On Thu, Nov 19, 2009 at 1:48 AM, Lucas C. Villa Real
<[email protected]> wrote:
> Hi,
>
> I recently decided to test 2.6.32-rc6 and I noticed that, whenever too
> many disk activity happens, the system crashes.
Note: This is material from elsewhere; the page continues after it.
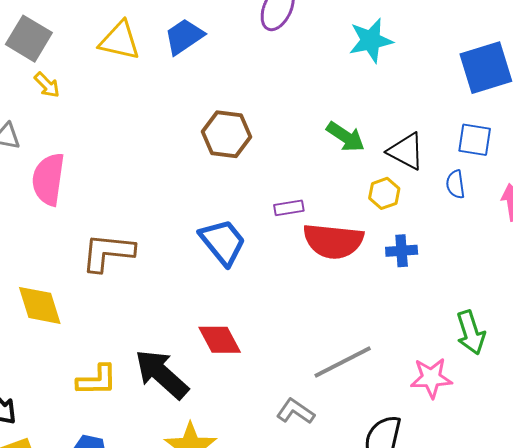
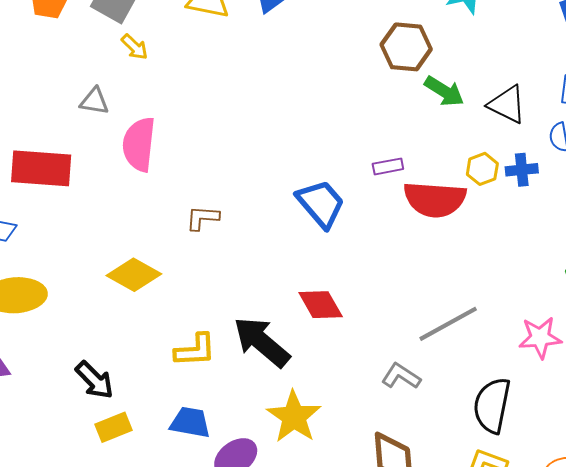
brown hexagon: (226, 134) -> (406, 47), moved
yellow hexagon: (384, 193) -> (482, 169), moved
blue cross: (402, 251) -> (522, 170), moved
brown L-shape: (108, 252) -> (202, 218), size x0.6
yellow diamond: (40, 305) -> (134, 275), turned -42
The error shown in the
> traces below happened about 3 times in a week.
>
> Do you have any suggestions?
>
> Thanks,
> Lucas
>

I just got a reproduction of the kernel oops with 2.6.33-rc4, whose
original report can be seen at
http://bugzilla.kernel.org/show_bug.cgi?id=14656.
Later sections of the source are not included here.